New AI model releases, papers, and open source: June 2-3, 2026

Two storylines hit this two-day window: Microsoft shipped two closed models on the 2nd, Google open-sourced one on the 3rd. Every other writeup stops at the benchmark line. The part worth your time is what the one open release actually needs from your machine to be useful, and why that part lives in your agent loop, not in the weights.

M
Matthew Diakonov
7 min read
Direct answer, verified June 16, 2026

In the June 2-3, 2026 window, three named models shipped. On June 2, at Build 2026, Microsoft announced MAI-Thinking-1 (reasoning) and MAI-Code-1-Flash (coding), both closed weights. On June 3, Google DeepMind released Gemma 4 12B, an open-weight encoder-free multimodal model under Apache 2.0. For the exact set on any given day, the registry is the live feed, not an article: Hugging Face new models and the llm-stats updates log.

What shipped, at a glance

Three named models across two days, split clean down the open/closed line. The dates are the announcement dates from each vendor.

DateModelWhat it isWeights
June 2MAI-Thinking-1
Microsoft
Reasoning (sparse MoE)Closed
June 2MAI-Code-1-Flash
Microsoft
Coding (Copilot)Closed
June 3Gemma 4 12B
Google DeepMind
Multimodal (text/image/audio/video)Open

Two storylines, one two-day window

These two days are a tidy illustration of how releases actually arrive. The closed models came down a keynote-and-product channel. The open model came down a download-and-blog channel. They never sit in the same place, which is why a single dated list is always a photograph of a moving thing.

June 2: Microsoft's two closed MAI models

At Build 2026 Microsoft announced MAI-Thinking-1, its first in-house reasoning model (a sparse MoE, ~35B active params, 256K context, private preview on Foundry), and MAI-Code-1-Flash, an efficient coding model rolling out inside GitHub Copilot. Both trained on commercially licensed data, both closed weights. You consume them as a hosted service, not a download.

June 3: Google's open Gemma 4 12B

A dense 12B decoder-only model that takes text, image, audio, and video with no separate encoder, under Apache 2.0. Runs on a 16 GB laptop. This is the one you can actually pull down and serve yourself.

The axis that matters for a desktop agent

Open vs closed decides whether you can self-host. But whether either kind helps your day depends on the agent loop you run it in: what tools it has, whether it can reach past the terminal, and whether it keeps your full context across a long session.

Where each kind surfaced

The open weight landed on Hugging Face and the developer blog; the closed pair landed in a Build keynote and a Copilot rollout. Same two-day window, two completely different distribution channels, which is exactly why no single list captures a date.

The one you can actually pull down: Gemma 4 12B

Gemma 4 12B is the release in this window that matters if you want to run something yourself. It is a single dense 12-billion-parameter decoder-only transformer that handles text, images, audio, and video natively, and the interesting design choice is that it drops the separate encoders most multimodal models carry. Per the June 3 launch coverage, vision and audio flow straight into the LLM backbone: a small 35M vision embedder does a single matrix multiplication per image patch, and raw 16 kHz audio is sliced into 40 ms frames and linearly projected into the same embedding space as text tokens. No 550M vision encoder, no 300M audio encoder bolted on the side.

0B
Dense parameters
0 GB
RAM to run locally
0M
Vision embedder
0 ms
Audio frame size

What the June 3 launch coverage actually claims

  • Open weights, publicly downloadable, Apache 2.0 license
  • Dense decoder-only, not a mixture-of-experts
  • Native text, image, audio, and video with no separate encoder
  • First mid-sized Gemma to take audio input
  • Runs on a 16 GB laptop (VRAM or unified memory)
  • Full benchmark tables were not in the initial launch materials

Specs per the June 3 release writeup and the Gemma developer guide. Google reports it performs near the 26B mixture-of-experts model at under half the memory footprint, but did not publish the full tables on day one, so treat the headline comparison as a vendor claim until independent numbers land.

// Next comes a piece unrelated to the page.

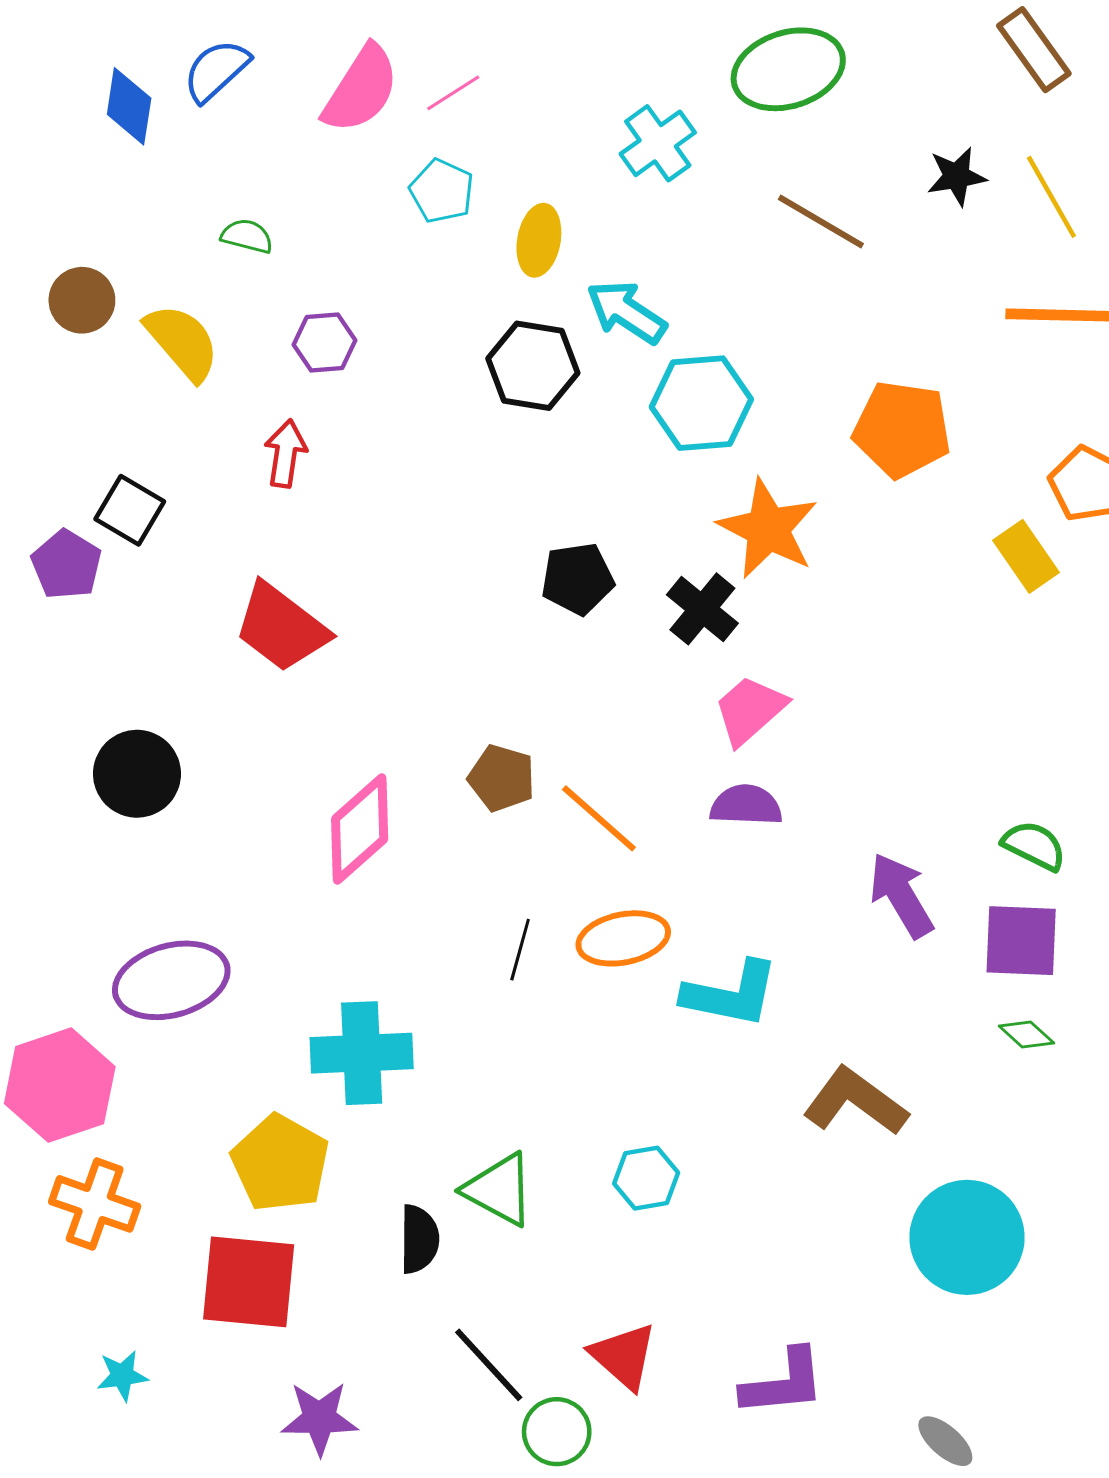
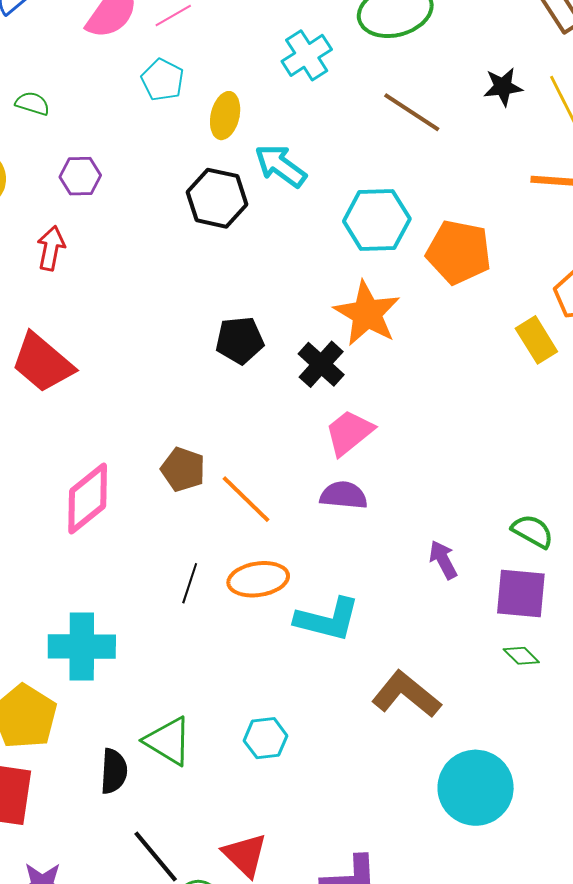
cyan hexagon: (701, 403) -> (377, 220), moved
purple arrow: (901, 895) -> (443, 560), size x0.7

An encoder-free model reads pixels. On a Mac, that is the easy half.

Here is the part no release roundup connects. Gemma 4 12B can take an image of your screen and reason about it. That sounds like the whole game for a desktop agent, but it is only half. A raw screenshot tells a model what things look like; it does not reliably tell it which rectangle is a clickable button, what that button is labeled, or where to click so the click actually lands. Pixels are lossy about exactly the structure an agent needs to act. On macOS that structure already exists in the accessibility tree, and the harness that hands it to the model is what decides whether a multimodal release helps your day.

Verifiable in the source

In fazm the agent does not get one or the other; it gets both. In Desktop/Sources/Providers/ChatToolExecutor.swift there is a capture_screenshot tool (the executor dispatches it at executeCaptureScreenshot, gated on Screen Recording permission), and alongside it the same file wires an accessibility permission path that flips appState.hasAccessibilityPermission so the agent can act on real UI elements rather than guessing pixel coordinates off the screenshot. So the moment you test a model like Gemma 4 12B in fazm, it is being fed a real screen image and the accessibility structure under it.

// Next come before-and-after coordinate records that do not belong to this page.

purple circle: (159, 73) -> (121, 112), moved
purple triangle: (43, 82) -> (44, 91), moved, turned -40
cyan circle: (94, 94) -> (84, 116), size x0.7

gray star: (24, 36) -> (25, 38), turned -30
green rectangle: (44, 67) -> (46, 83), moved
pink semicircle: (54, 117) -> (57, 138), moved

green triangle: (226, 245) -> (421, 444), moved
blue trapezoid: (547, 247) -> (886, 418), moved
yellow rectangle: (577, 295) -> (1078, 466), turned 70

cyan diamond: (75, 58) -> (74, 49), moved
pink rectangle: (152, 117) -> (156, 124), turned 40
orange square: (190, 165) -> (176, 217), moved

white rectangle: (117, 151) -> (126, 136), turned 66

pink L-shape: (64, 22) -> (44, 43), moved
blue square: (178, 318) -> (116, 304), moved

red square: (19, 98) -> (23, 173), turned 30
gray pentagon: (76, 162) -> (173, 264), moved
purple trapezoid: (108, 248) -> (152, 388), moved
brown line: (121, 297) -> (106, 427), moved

That distinction is exactly why the model layer changing on June 3 does not automatically change your outcomes. A better vision model with a screenshot-only harness still flails on a click target it cannot localize. The same model with an accessibility-grounded harness can read the labeled element directly. The release gives you a sharper eye; the harness decides whether the hand can reach.

How to decide if a same-week release is worth keeping

A playground tells you almost nothing about whether a model is useful for your work. A model that looks sharp on a clean prompt can fall apart the moment it carries your real files, your constraints, and the dead ends you already ruled out. The only honest test is to put it behind the same agent loop, with the same tools and the same running context, on the surface you actually work on.

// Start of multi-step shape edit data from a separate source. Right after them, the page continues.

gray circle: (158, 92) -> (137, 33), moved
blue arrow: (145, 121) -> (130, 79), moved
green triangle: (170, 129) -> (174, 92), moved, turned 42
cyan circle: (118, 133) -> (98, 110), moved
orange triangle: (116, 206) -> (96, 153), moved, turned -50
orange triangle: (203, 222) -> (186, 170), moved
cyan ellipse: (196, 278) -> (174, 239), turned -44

Two fazm properties make that test hold over the days it takes to form a real opinion. The agent loop reaches past the terminal: through macOS accessibility APIs and the screenshot tool above, it drives your actual browser, native Mac apps, and Google Workspace, so you evaluate a model on your full surface rather than a code-only sandbox. And fazm does not auto-compact; the full chat history stays live in context for the lifetime of the window, and sessions survive a Mac restart with every window auto-restored. A trial of a June 3 open weight can span a working week without the comparison quietly drifting because a harness silently dropped earlier turns. It is fully local and open source, so nothing about the screen or mic you feed a local model leaves your machine.

Want to put a June release through your own Mac workflow?

Book a short call and I will walk through serving a fresh open weight locally and testing it inside an agent loop that reaches your browser and native apps, not just a terminal.

Questions about the June 2-3, 2026 releases

What new AI models released on June 2-3, 2026?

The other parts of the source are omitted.